Paul and I rode on a carosel that was in the middle of the park. I think his parents were wondering why their 30 year old son was riding on a merry-go-round. It was really fun for me because I got to ride on the giraffe after pushing some kids out of the way. Only the strongest survive. Sorry I’m not sorry.

When we were leaving the gardens, I realized that we missed 12 drummers drumming. But I stopped caring after about 10 seconds. There were so many dogs there that I had trouble concentrating on anything else. I often make a bee-line for every dog that I spot. I like to think that in another life, I was a dog. I would’ve been the best companion anyone could’ve had.

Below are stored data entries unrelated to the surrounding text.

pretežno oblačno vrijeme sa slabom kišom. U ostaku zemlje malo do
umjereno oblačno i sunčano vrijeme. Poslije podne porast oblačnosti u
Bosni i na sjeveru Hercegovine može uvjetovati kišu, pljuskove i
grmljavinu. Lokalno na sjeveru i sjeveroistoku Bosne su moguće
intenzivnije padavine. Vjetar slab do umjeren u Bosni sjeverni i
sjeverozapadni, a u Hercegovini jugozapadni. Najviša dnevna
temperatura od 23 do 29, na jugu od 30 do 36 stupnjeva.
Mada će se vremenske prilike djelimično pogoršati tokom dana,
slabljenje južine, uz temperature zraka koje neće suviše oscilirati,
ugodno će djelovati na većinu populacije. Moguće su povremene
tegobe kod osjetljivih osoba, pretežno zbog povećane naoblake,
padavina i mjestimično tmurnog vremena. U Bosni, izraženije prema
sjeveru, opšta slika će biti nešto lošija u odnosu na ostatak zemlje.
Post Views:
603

More importantly, on the way out we got hot apple cider and signed the guest book below some German folks. Paul wrote “Lovin’ it up!” in the space where you’re supposed to write how much Butchard Gardens changed your life. “Lovin’ it up!” sufficed.

As we were driving out of the parking lot, we drove under 12 drummers drumming–how clever!  I kind of guessed that we would though. Because I’m so smart.

The only thing that’s slightly off-putting about the whole experience is that everyone is singing 12 Days of Christmas. This one woman in particular was awful. I wanted so badly to give her the stink eye, but it was too dark to be effective.